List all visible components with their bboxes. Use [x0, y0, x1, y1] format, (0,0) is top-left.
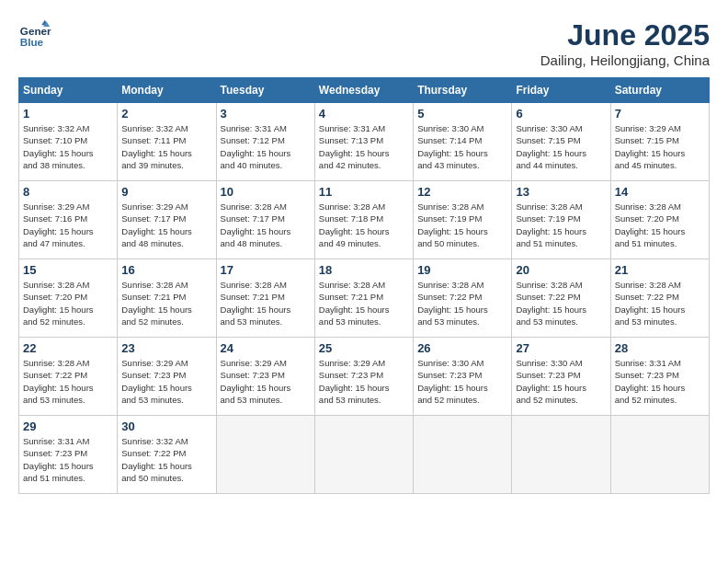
month-title: June 2025 [540, 18, 710, 52]
day-info: Sunrise: 3:32 AM Sunset: 7:11 PM Dayligh… [121, 122, 211, 171]
day-info: Sunrise: 3:31 AM Sunset: 7:12 PM Dayligh… [221, 122, 311, 171]
day-info: Sunrise: 3:29 AM Sunset: 7:16 PM Dayligh… [23, 201, 113, 249]
day-cell-13: 13Sunrise: 3:28 AM Sunset: 7:19 PM Dayli… [512, 181, 610, 259]
empty-cell [512, 416, 610, 494]
calendar-table: SundayMondayTuesdayWednesdayThursdayFrid… [18, 77, 710, 494]
day-info: Sunrise: 3:31 AM Sunset: 7:23 PM Dayligh… [23, 435, 113, 484]
day-number: 17 [221, 263, 311, 277]
title-area: June 2025 Dailing, Heilongjiang, China [540, 18, 710, 68]
day-cell-15: 15Sunrise: 3:28 AM Sunset: 7:20 PM Dayli… [19, 259, 118, 338]
day-cell-12: 12Sunrise: 3:28 AM Sunset: 7:19 PM Dayli… [414, 181, 512, 259]
day-cell-3: 3Sunrise: 3:31 AM Sunset: 7:12 PM Daylig… [216, 103, 314, 181]
day-number: 29 [23, 419, 113, 433]
week-row-3: 15Sunrise: 3:28 AM Sunset: 7:20 PM Dayli… [19, 259, 710, 338]
empty-cell [216, 416, 314, 494]
day-info: Sunrise: 3:28 AM Sunset: 7:22 PM Dayligh… [417, 279, 507, 327]
day-number: 26 [417, 341, 507, 355]
location-title: Dailing, Heilongjiang, China [540, 52, 710, 68]
day-number: 9 [121, 185, 211, 199]
day-number: 30 [121, 419, 211, 433]
day-number: 13 [516, 185, 606, 199]
day-cell-26: 26Sunrise: 3:30 AM Sunset: 7:23 PM Dayli… [414, 338, 512, 416]
day-info: Sunrise: 3:28 AM Sunset: 7:19 PM Dayligh… [417, 201, 507, 249]
day-info: Sunrise: 3:30 AM Sunset: 7:15 PM Dayligh… [516, 122, 606, 171]
week-row-4: 22Sunrise: 3:28 AM Sunset: 7:22 PM Dayli… [19, 338, 710, 416]
day-info: Sunrise: 3:30 AM Sunset: 7:14 PM Dayligh… [417, 122, 507, 171]
day-info: Sunrise: 3:28 AM Sunset: 7:18 PM Dayligh… [319, 201, 409, 249]
svg-text:Blue: Blue [20, 36, 44, 48]
day-cell-6: 6Sunrise: 3:30 AM Sunset: 7:15 PM Daylig… [512, 103, 610, 181]
week-row-1: 1Sunrise: 3:32 AM Sunset: 7:10 PM Daylig… [19, 103, 710, 181]
day-cell-1: 1Sunrise: 3:32 AM Sunset: 7:10 PM Daylig… [19, 103, 118, 181]
day-info: Sunrise: 3:28 AM Sunset: 7:19 PM Dayligh… [516, 201, 606, 249]
weekday-header-tuesday: Tuesday [216, 78, 314, 103]
day-number: 10 [221, 185, 311, 199]
empty-cell [414, 416, 512, 494]
day-number: 21 [615, 263, 705, 277]
day-number: 8 [23, 185, 113, 199]
day-info: Sunrise: 3:28 AM Sunset: 7:21 PM Dayligh… [121, 279, 211, 327]
day-info: Sunrise: 3:29 AM Sunset: 7:23 PM Dayligh… [319, 357, 409, 406]
day-cell-23: 23Sunrise: 3:29 AM Sunset: 7:23 PM Dayli… [118, 338, 216, 416]
day-info: Sunrise: 3:31 AM Sunset: 7:13 PM Dayligh… [319, 122, 409, 171]
day-cell-20: 20Sunrise: 3:28 AM Sunset: 7:22 PM Dayli… [512, 259, 610, 338]
day-number: 22 [23, 341, 113, 355]
day-number: 20 [516, 263, 606, 277]
day-info: Sunrise: 3:29 AM Sunset: 7:23 PM Dayligh… [221, 357, 311, 406]
day-cell-7: 7Sunrise: 3:29 AM Sunset: 7:15 PM Daylig… [610, 103, 709, 181]
day-info: Sunrise: 3:28 AM Sunset: 7:21 PM Dayligh… [221, 279, 311, 327]
day-cell-18: 18Sunrise: 3:28 AM Sunset: 7:21 PM Dayli… [314, 259, 413, 338]
day-cell-28: 28Sunrise: 3:31 AM Sunset: 7:23 PM Dayli… [610, 338, 709, 416]
day-number: 1 [23, 107, 113, 121]
logo-icon: General Blue [18, 18, 51, 52]
day-cell-16: 16Sunrise: 3:28 AM Sunset: 7:21 PM Dayli… [118, 259, 216, 338]
day-info: Sunrise: 3:28 AM Sunset: 7:22 PM Dayligh… [516, 279, 606, 327]
day-cell-8: 8Sunrise: 3:29 AM Sunset: 7:16 PM Daylig… [19, 181, 118, 259]
day-number: 19 [417, 263, 507, 277]
day-number: 28 [615, 341, 705, 355]
page-header: General Blue June 2025 Dailing, Heilongj… [18, 18, 710, 68]
day-info: Sunrise: 3:29 AM Sunset: 7:23 PM Dayligh… [121, 357, 211, 406]
day-cell-11: 11Sunrise: 3:28 AM Sunset: 7:18 PM Dayli… [314, 181, 413, 259]
day-info: Sunrise: 3:30 AM Sunset: 7:23 PM Dayligh… [516, 357, 606, 406]
day-number: 12 [417, 185, 507, 199]
day-number: 24 [221, 341, 311, 355]
logo: General Blue [18, 18, 51, 52]
empty-cell [610, 416, 709, 494]
day-info: Sunrise: 3:31 AM Sunset: 7:23 PM Dayligh… [615, 357, 705, 406]
day-number: 4 [319, 107, 409, 121]
day-number: 23 [121, 341, 211, 355]
day-cell-30: 30Sunrise: 3:32 AM Sunset: 7:22 PM Dayli… [118, 416, 216, 494]
day-number: 6 [516, 107, 606, 121]
weekday-header-row: SundayMondayTuesdayWednesdayThursdayFrid… [19, 78, 710, 103]
day-info: Sunrise: 3:32 AM Sunset: 7:22 PM Dayligh… [121, 435, 211, 484]
weekday-header-wednesday: Wednesday [314, 78, 413, 103]
day-number: 11 [319, 185, 409, 199]
weekday-header-sunday: Sunday [19, 78, 118, 103]
day-info: Sunrise: 3:28 AM Sunset: 7:21 PM Dayligh… [319, 279, 409, 327]
day-cell-5: 5Sunrise: 3:30 AM Sunset: 7:14 PM Daylig… [414, 103, 512, 181]
week-row-5: 29Sunrise: 3:31 AM Sunset: 7:23 PM Dayli… [19, 416, 710, 494]
day-cell-19: 19Sunrise: 3:28 AM Sunset: 7:22 PM Dayli… [414, 259, 512, 338]
day-cell-10: 10Sunrise: 3:28 AM Sunset: 7:17 PM Dayli… [216, 181, 314, 259]
day-info: Sunrise: 3:28 AM Sunset: 7:20 PM Dayligh… [23, 279, 113, 327]
day-number: 25 [319, 341, 409, 355]
day-number: 2 [121, 107, 211, 121]
day-number: 15 [23, 263, 113, 277]
empty-cell [314, 416, 413, 494]
day-number: 27 [516, 341, 606, 355]
day-cell-24: 24Sunrise: 3:29 AM Sunset: 7:23 PM Dayli… [216, 338, 314, 416]
week-row-2: 8Sunrise: 3:29 AM Sunset: 7:16 PM Daylig… [19, 181, 710, 259]
day-number: 7 [615, 107, 705, 121]
day-number: 16 [121, 263, 211, 277]
day-number: 5 [417, 107, 507, 121]
day-number: 14 [615, 185, 705, 199]
day-info: Sunrise: 3:28 AM Sunset: 7:20 PM Dayligh… [615, 201, 705, 249]
day-info: Sunrise: 3:28 AM Sunset: 7:17 PM Dayligh… [221, 201, 311, 249]
day-info: Sunrise: 3:32 AM Sunset: 7:10 PM Dayligh… [23, 122, 113, 171]
day-cell-29: 29Sunrise: 3:31 AM Sunset: 7:23 PM Dayli… [19, 416, 118, 494]
weekday-header-saturday: Saturday [610, 78, 709, 103]
day-info: Sunrise: 3:30 AM Sunset: 7:23 PM Dayligh… [417, 357, 507, 406]
day-cell-21: 21Sunrise: 3:28 AM Sunset: 7:22 PM Dayli… [610, 259, 709, 338]
day-number: 3 [221, 107, 311, 121]
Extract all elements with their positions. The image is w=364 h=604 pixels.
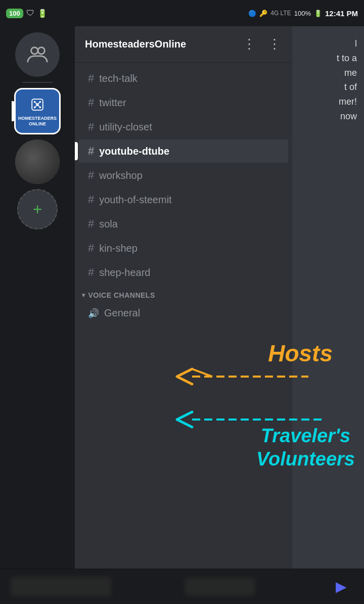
key-icon: 🔑 (259, 10, 267, 17)
channel-item-twitter[interactable]: # twitter (79, 91, 288, 114)
channel-label: twitter (99, 97, 126, 109)
voice-channel-general[interactable]: 🔊 General (79, 302, 288, 324)
voice-section-label: VOICE CHANNELS (88, 291, 155, 299)
svg-point-0 (31, 48, 38, 54)
battery-icon: 🔋 (37, 9, 48, 18)
channel-item-sola[interactable]: # sola (79, 212, 288, 236)
notification-badge: 100 (6, 9, 23, 18)
channel-header: HomesteadersOnline ⋮ ⋮ (75, 26, 292, 63)
hash-icon: # (88, 72, 94, 85)
hash-icon: # (88, 266, 94, 279)
channel-label: sola (99, 218, 118, 230)
channel-item-youtube-dtube[interactable]: # youtube-dtube (79, 140, 288, 163)
svg-point-1 (38, 48, 44, 54)
bluetooth-icon: 🔵 (248, 10, 256, 17)
status-bar: 100 🛡 🔋 🔵 🔑 4G LTE 100% 🔋 12:41 PM (0, 0, 364, 26)
voice-channels-header[interactable]: ▾ VOICE CHANNELS (75, 285, 292, 302)
svg-line-8 (35, 102, 37, 105)
input-blur-right (185, 578, 255, 596)
bottom-bar: ▶ (0, 569, 364, 604)
channel-item-youth-of-steemit[interactable]: # youth-of-steemit (79, 188, 288, 211)
hash-icon: # (88, 145, 94, 158)
signal-text: 4G LTE (270, 10, 291, 17)
active-indicator (12, 101, 15, 121)
svg-line-11 (37, 105, 40, 107)
voice-channel-label: General (104, 307, 140, 319)
channel-item-shep-heard[interactable]: # shep-heard (79, 261, 288, 284)
server-sidebar: HOMESTEADERS ONLINE + (0, 26, 75, 569)
right-panel-content: l t to a me t of mer! now (330, 26, 364, 134)
channel-label: kin-shep (99, 243, 138, 254)
server-name-label: HOMESTEADERS ONLINE (18, 116, 57, 127)
status-right: 🔵 🔑 4G LTE 100% 🔋 12:41 PM (248, 9, 358, 18)
channel-item-workshop[interactable]: # workshop (79, 164, 288, 187)
channel-label: youtube-dtube (99, 146, 169, 157)
svg-line-9 (37, 102, 40, 105)
channel-item-kin-shep[interactable]: # kin-shep (79, 237, 288, 260)
server-icon-homesteaders[interactable]: HOMESTEADERS ONLINE (14, 88, 61, 134)
speaker-icon: 🔊 (88, 308, 99, 319)
channel-label: utility-closet (99, 121, 152, 133)
main-layout: HOMESTEADERS ONLINE + HomesteadersOnline… (0, 26, 364, 569)
channel-label: youth-of-steemit (99, 194, 171, 206)
status-left: 100 🛡 🔋 (6, 9, 48, 18)
server-icon-people[interactable] (15, 32, 60, 77)
input-blur-left (10, 577, 111, 597)
vpn-icon: 🛡 (26, 9, 34, 18)
hash-icon: # (88, 193, 94, 206)
chevron-down-icon: ▾ (82, 292, 85, 299)
hash-icon: # (88, 169, 94, 182)
hash-icon: # (88, 242, 94, 255)
hash-icon: # (88, 120, 94, 133)
send-icon: ▶ (336, 578, 347, 595)
hash-icon: # (88, 96, 94, 109)
svg-line-10 (35, 105, 37, 107)
server-icon-avatar[interactable] (15, 140, 60, 184)
hash-icon: # (88, 217, 94, 230)
active-channel-indicator (75, 142, 78, 160)
channel-label: tech-talk (99, 73, 138, 84)
more-options-button[interactable]: ⋮ (268, 36, 282, 52)
status-time: 12:41 PM (325, 9, 358, 18)
server-divider (22, 82, 53, 83)
server-menu-button[interactable]: ⋮ (243, 36, 257, 52)
battery-full-icon: 🔋 (314, 10, 322, 17)
channel-item-tech-talk[interactable]: # tech-talk (79, 67, 288, 90)
channel-label: shep-heard (99, 267, 150, 278)
plus-icon: + (33, 201, 42, 217)
channel-item-utility-closet[interactable]: # utility-closet (79, 115, 288, 138)
right-panel: l t to a me t of mer! now (292, 26, 364, 569)
add-server-button[interactable]: + (17, 189, 58, 229)
channel-sidebar: HomesteadersOnline ⋮ ⋮ # tech-talk # twi… (75, 26, 292, 569)
channel-list: # tech-talk # twitter # utility-closet #… (75, 63, 292, 569)
battery-percent: 100% (294, 10, 311, 17)
channel-label: workshop (99, 170, 143, 181)
send-button[interactable]: ▶ (329, 574, 354, 599)
server-title: HomesteadersOnline (85, 38, 186, 50)
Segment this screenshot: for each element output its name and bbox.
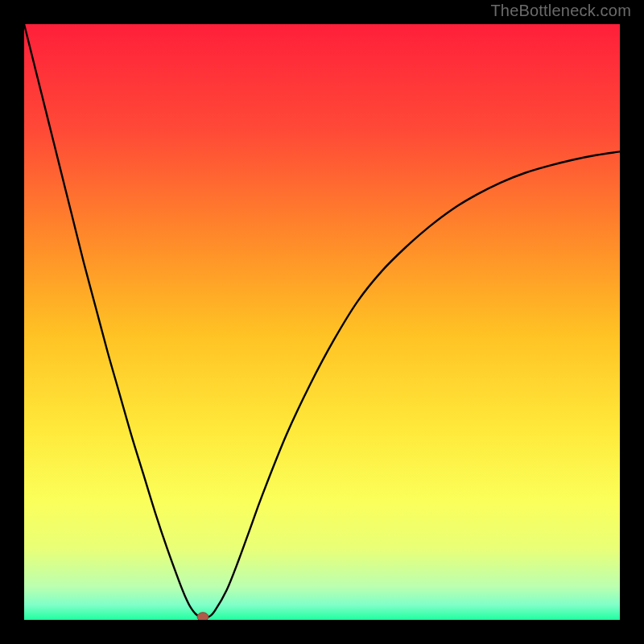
minimum-marker (197, 613, 208, 620)
watermark-text: TheBottleneck.com (490, 2, 631, 20)
chart-container: TheBottleneck.com (0, 0, 644, 644)
bottleneck-curve (24, 24, 620, 617)
plot-svg (24, 24, 620, 620)
plot-frame (24, 24, 620, 620)
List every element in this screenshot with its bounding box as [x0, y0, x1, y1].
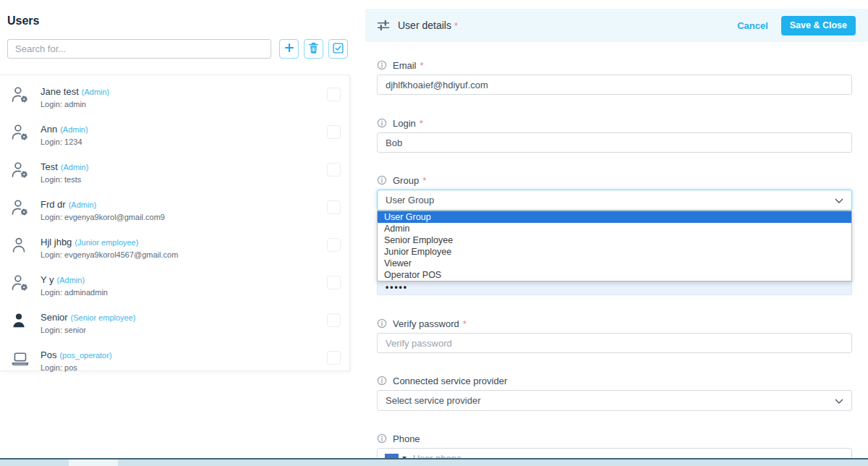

#### [What to produce]
Exactly how many lines of the data above hold the word "header"? The number is the whole answer.

#### [Result]
8